- _The task_
Scan the records below for the line with "Nmap done: 1" and the line with "Blanc sur noir". Repeat those two lines and every line between them exactly, and nothing else.

(Page images and extracted text)
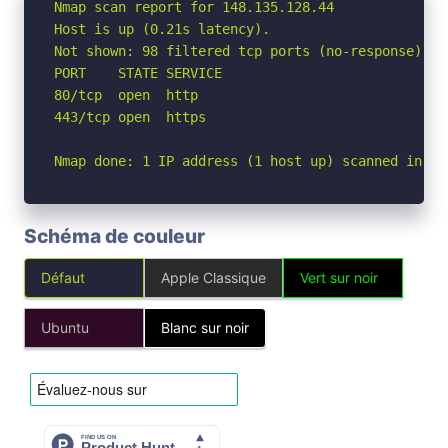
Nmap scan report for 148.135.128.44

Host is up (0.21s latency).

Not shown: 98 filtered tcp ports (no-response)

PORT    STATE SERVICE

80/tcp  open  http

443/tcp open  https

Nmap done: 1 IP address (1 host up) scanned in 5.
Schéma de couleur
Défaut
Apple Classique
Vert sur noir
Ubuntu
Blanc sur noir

...

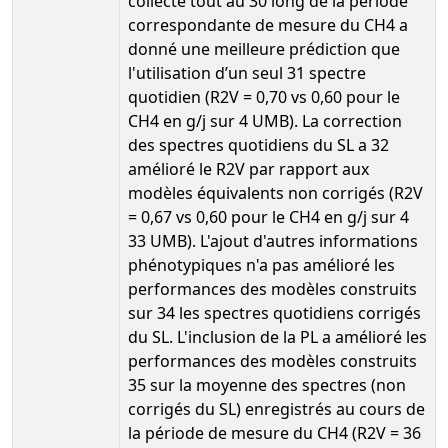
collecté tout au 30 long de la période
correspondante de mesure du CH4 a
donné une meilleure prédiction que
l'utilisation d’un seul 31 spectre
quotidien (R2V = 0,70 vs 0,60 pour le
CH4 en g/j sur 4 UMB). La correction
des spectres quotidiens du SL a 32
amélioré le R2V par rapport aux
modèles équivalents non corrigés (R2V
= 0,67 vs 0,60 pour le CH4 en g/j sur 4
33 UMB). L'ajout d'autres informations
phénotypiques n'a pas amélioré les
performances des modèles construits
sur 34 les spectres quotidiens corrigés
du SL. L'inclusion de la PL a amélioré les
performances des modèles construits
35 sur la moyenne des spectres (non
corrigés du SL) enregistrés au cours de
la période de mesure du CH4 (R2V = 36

- _Expected answer_
Nmap done: 1 IP address (1 host up) scanned in 5.
Schéma de couleur
Défaut
Apple Classique
Vert sur noir
Ubuntu
Blanc sur noir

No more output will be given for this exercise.